The effects of dexrazoxane and related substances in the treatment of neurodegenerative diseases such as Alzheimer's and Parkinson's are currently being investigated . It is assumed that free iron may play an essential role in the pathogenesis and drugs that bind iron are therefore suitable for therapy.

The water-soluble dexrazoxane hydrochloride is used pharmaceutically . It is administered as an intravenous infusion.

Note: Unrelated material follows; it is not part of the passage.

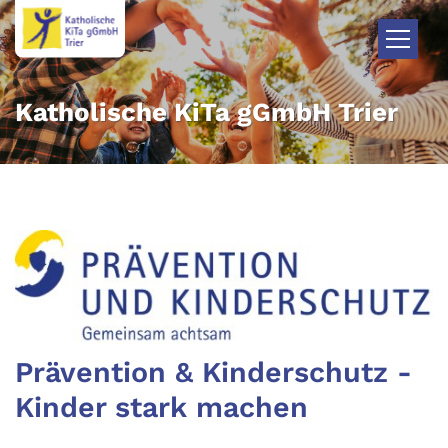
Zum Inhalt springen
Katholische KiTa gGmbH Trier
Prävention & Kinderschutz -
Kinder stark machen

Side effects and contraindications

Dexrazoxane is suspected to be teratogenic , so women and men are recommended to use effective contraception for up to three months after treatment . In addition, it is suspected that the drug itself has a carcinogenic effect, but a detailed investigation of this is not yet necessary, as it is always used with anthracyclines and these substances have already been confirmed in this suspicion. Other possible side effects are neutro- and thrombocytopenia , as dexrazoxane induces bone marrow suppression , as well as nausea, vomiting, asthenia and alopecia .

Trade names

Dexrazoxane is available in Europe and other countries as Cardioxane or Cyrdanax and in North America as a Zinecard to reduce cardiotoxic effects. It is sold under the name Savene as a medicine for the treatment of extravasation .

literature

Individual evidence

  1. a b c Dexrazoxane data sheet from Sigma-Aldrich , accessed on March 28, 2014 ( PDF ).
  2. Entry on Dexrazoxane in the ChemSpider database of the Royal Society of Chemistry , accessed on March 28, 2014.
  3. a b Description of Zinecard at rxlist.com (accessed on March 31, 2014).
  4. List of pharmaceutical substances in the ABDA database (April 2014)
  5. a b Hellmann, Rhomberg: p. 1.
  6. ^ AM Creighton, K. Hellmann, S. Whitecross: Antitumor activity in a series of bisdiketopiperazines. In: Nature , Volume 222, Number 5191, pp. 384-385, doi : 10.1038 / 222384a0 . PMID 5782118 .
  7. ^ Hellmann, Rhomberg: p. 4.
  8. a b Hellmann, Rhomberg: p. 160.
  9. ^ Hellmann, Rhomberg: S. V (Preface).
  10. ^ Hellmann, Rhomberg: p. 159.
  11. a b c Hellmann, Rhomberg: p. 161.
  12. ^ Hellmann, Rhomberg: p. 169.
  13. ^ Hellmann, Rhomberg: p. 176.
  14. a b Hellmann, Rhomberg: p. 162.
  15. a b c data sheet on dexrazoxane from the Pharmazeutische Zeitung (accessed April 8, 2014).
  16. https://www.ema.europa.eu/en/medicines/human/referrals/cardioxane#overview-section ; accessed on June 7, 2019
  17. HT Mouridsen, SW Langer u. a .: Treatment of anthracycline extravasation with Savene (dexrazoxane): results from two prospective clinical multicentre studies. In: Annals of Oncology , Volume 18, Number 3, pp. 546-550, doi : 10.1093 / annonc / mdl413 , PMID 17185744 .
  18. ^ Hellmann, Rhomberg: p. 231.
  19. ^ Hellmann, Rhomberg: p. 172.
  20. ^ Hellmann, Rhomberg: p. 175.
  21. Rote-Hand-Brief on Cardioxane, July 18, 2011, accessed on April 8, 2014, PDF file (244 kB).